Telenor reported a return to organic revenue and EBITDA growth in the second quarter, following its decision to exit the Myanmar market. The company said a strong performance in the Nordics combined with a growing subscriber base and increased data consumption in the Asian markets led to a 2.1 percent increase in organic subscription and traffic revenues and 3.6 percent organic EBITDA growth.
As a result, the company upgraded its full-year outlook slightly. It now expects 0-1 percent organic growth in subscription and traffic revenues and a 0-2 percent increase in underlying EBITDA. Telenor said that it expects a gradual recovery in Asian markets in the second half of the year.
Telenor added 1.7 million new mobile subscribers during the quarter, led by an increase of 1.3 million at Grameenphone in Bangladesh. Almost all the countries reported positive growth, apart from small declines in Malaysia and Norway.
Underlying subscription and traffic revenues rose the most in Pakistan (+11%), followed by Bangladesh with 8 percent year-on-year growth, Finland and Demark up 3 percent, and Malaysia growing 2 percent. Dtac in Thailand remained under pressure from the pandemic effects and fell 2 percent, while Telenor Norway and Sweden's revenues were flat.
The higher sales and marketing costs associated with top-line growth were offset by reductions in operations and maintenance costs. This led to a NOK 0.9 percent reduction in operating costs, equal to NOK 0.1 billion less excluding currency effects. In the year to date, Telenor has reduced adjusted opex by NOK 0.7 billion, contributing to the improvement in EBITDA.

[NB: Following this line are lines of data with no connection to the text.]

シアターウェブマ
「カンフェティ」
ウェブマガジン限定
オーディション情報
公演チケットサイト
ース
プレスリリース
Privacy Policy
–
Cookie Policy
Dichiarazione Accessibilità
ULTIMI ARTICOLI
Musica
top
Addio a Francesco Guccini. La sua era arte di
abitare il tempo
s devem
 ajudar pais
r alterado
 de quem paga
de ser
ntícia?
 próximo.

Reported revenues were still down by around NOK 1.8 billion year-on-year to NOK 27.2 billion due to negative forex effects, and adjusted EBITDA dropped to NOK 12.4 billion from NOK 13.2 billion a year ago. Net income roughly halved to NOK 2.2 billion, as higher financial costs offset a drop in taxes and the company booked a gain of NOK 1.7 billion a year earlier on the sale of Canal Digital.

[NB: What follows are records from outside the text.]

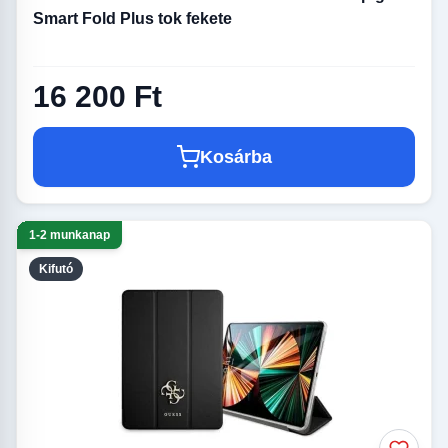
Smart Fold Plus tok fekete
16 200 Ft
Kosárba
1-2 munkanap
Kifutó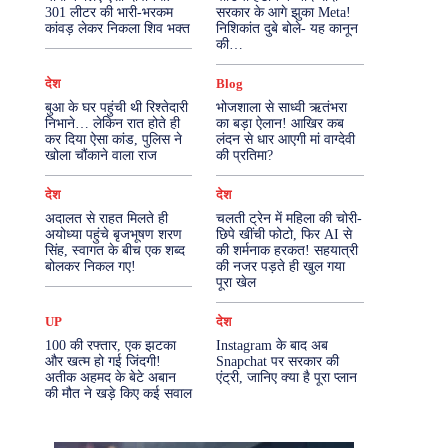
301 लीटर की भारी-भरकम
सरकार के आगे झुका Meta!
कांवड़ लेकर निकला शिव भक्त
निशिकांत दुबे बोले- यह कानून
More
की…
देश
Blog
बुआ के घर पहुंची थी रिश्तेदारी
भोजशाला से साध्वी ऋतंभरा
निभाने… लेकिन रात होते ही
का बड़ा ऐलान! आखिर कब
कर दिया ऐसा कांड, पुलिस ने
लंदन से धार आएगी मां वाग्देवी
खोला चौंकाने वाला राज
की प्रतिमा?
देश
देश
अदालत से राहत मिलते ही
चलती ट्रेन में महिला की चोरी-
अयोध्या पहुंचे बृजभूषण शरण
छिपे खींची फोटो, फिर AI से
सिंह, स्वागत के बीच एक शब्द
की शर्मनाक हरकत! सहयात्री
बोलकर निकल गए!
की नजर पड़ते ही खुल गया
पूरा खेल
UP
देश
100 की रफ्तार, एक झटका
Instagram के बाद अब
और खत्म हो गई जिंदगी!
Snapchat पर सरकार की
अतीक अहमद के बेटे अबान
एंट्री, जानिए क्या है पूरा प्लान
की मौत ने खड़े किए कई सवाल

Capex exclusing spectrum and licences rose to NOK 4.4 billion, or 16 percent of revenues, from NOK 3.7 billion a year ago. This is in line with the outlook for a capex to sales ratio of 15-16 percent over the full year. Telenor said investment went to 5G roll-out in Norway and Finland, fibre investments in Norway, network capacity and coverage expansion in Thailand, as well as 4G expansion in Bangladesh.